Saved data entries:

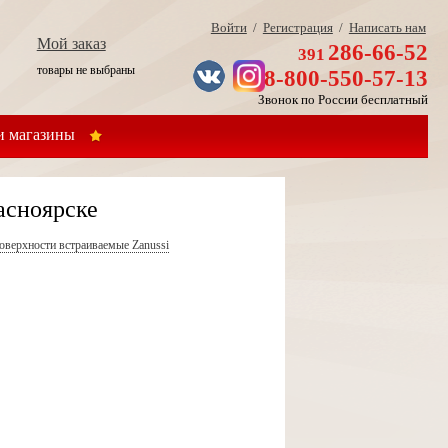
Войти
/
Регистрация
/
Написать нам
Мой заказ
286-66-52
391
товары не выбраны
8-800-550-57-13
Звонок по России бесплатный
 магазины
асноярске
оверхности встраиваемые Zanussi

• Directions: Would you please print the entries once more, word for word, minus the pictures?

• Result of this exercise:
Войти
/
Регистрация
/
Написать нам
Мой заказ
286-66-52
391
товары не выбраны
8-800-550-57-13
Звонок по России бесплатный
 магазины
асноярске
оверхности встраиваемые Zanussi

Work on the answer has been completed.